Let’s call a spade a spade: the eighteen team format was bollocks, and good riddance to it that it now no longer exists. Super Rugby has gone back to the three conference system, with the Jaguares staying in the SA conference, the Sunwolves joining the Australian conference, and the Kiwi conference staying the same.
All teams will play 16 matches (eight home and eight away) and have two byes. The “new” system will also see a greater emphasis once again placed on derby matches, so we better get used to even more games of Australian teams beating Australian teams while we struggle to beat everyone else.
The finals will again include eight teams, with the three conference winners plus the next highest five sides on the overall ladder.
“It was not an easy decision to reduce the number of teams but a necessary one considering the outputs from the strategic review to date,” SANZAAR chief executive Andy Marinos said to Fox Sports.
“The tournament was not working with 18 teams, the structure was confusing, the outcomes of matches were becoming too predictable and the fans and stakeholders had, through our surveys, voiced their concerns.

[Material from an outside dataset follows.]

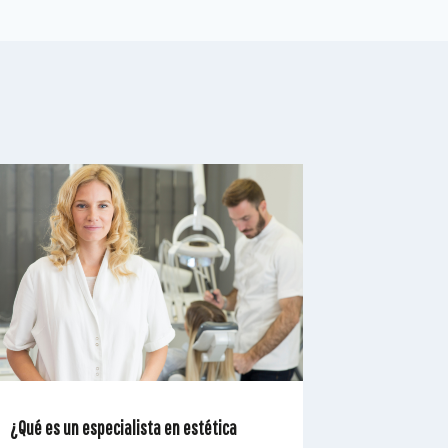
¿Qué es un especialista en estética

“SANZAAR respects that, as a consequence of this, Australia and South Africa have had to make some very hard decisions since our announcement in April that 2018 would revert to 15 teams.

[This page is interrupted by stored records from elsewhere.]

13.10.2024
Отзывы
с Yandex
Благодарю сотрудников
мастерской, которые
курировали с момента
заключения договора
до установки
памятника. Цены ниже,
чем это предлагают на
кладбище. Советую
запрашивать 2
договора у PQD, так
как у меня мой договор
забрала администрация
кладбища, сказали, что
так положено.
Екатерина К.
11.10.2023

“It is a difficult time for many in this respect particularly those within the affected teams and their fans. We understand the outpouring of disappointment and associated passion shown for these teams.
“To not have done anything would have been irresponsible and would have had a significant impact on the long-term sustainability of the game within our markets.”
The Brumbies are set to have the easiest schedule of all the teams in the revamped Super Rugby competition, opening their season against the Sunwolves (A), Reds (A), Rebels (A) and Sharks (H). However, their good run at the beginning will come back to bite them later down the track, with a tough run home in the final few rounds.
The Reds have the exact opposite, a tough start followed by a great run home (being the Tahs (H), Blues (A), Rebels (H) and Sunwolves (H). They do have one period of being away from home four weeks in a row, which will be crucial to their campaign. But there’s no excuses this coming year. They HAVE to have a better year.
The Waratahs have a similar season to the Reds, in that they have two particularly tough stretches during the season (including against four Kiwi opponents in consecutive weeks), but a stellar run home against the Rebels (A), the Sunwolves (H) and Brumbies (H). It should be a good year for the Tahs, unless they once again struggle to schedule their games properly with the A-League.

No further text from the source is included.